╭─ MATERIAL FOR THIS EXERCISE

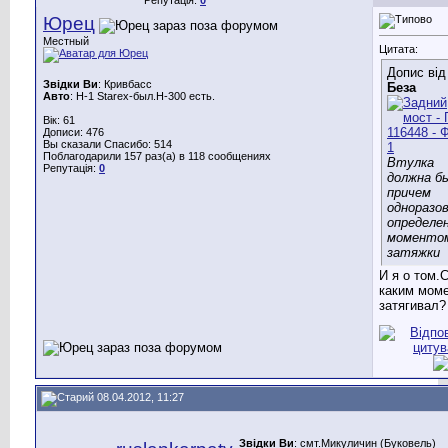
Юрец
Местный
Цитата:
Допис від
Звідки Ви
: Кривбасс
Беза
Авто
: H-1 Starex-был.Н-300 есть.
Вік: 61
Дописи: 476
Вы сказали Спасибо: 514
Поблагодарили 157 раз(а) в 118 сообщениях
Втулка
Репутація:
0
должна б
причем
одноразов
определе
моменто
затяжки
И я о том.
каким мом
затягивал?
08.04.2012, 11:27
Звідки Ви
: смт.Микуличин (Буковель)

╰─

Pictures aside, print every line of the material exactly.

Юрец
Местный
Цитата:
Допис від
Звідки Ви
: Кривбасс
Беза
Авто
: H-1 Starex-был.Н-300 есть.
Вік: 61
Дописи: 476
Вы сказали Спасибо: 514
Поблагодарили 157 раз(а) в 118 сообщениях
Втулка
Репутація:
0
должна б
причем
одноразов
определе
моменто
затяжки
И я о том.
каким мом
затягивал?
08.04.2012, 11:27
Звідки Ви
: смт.Микуличин (Буковель)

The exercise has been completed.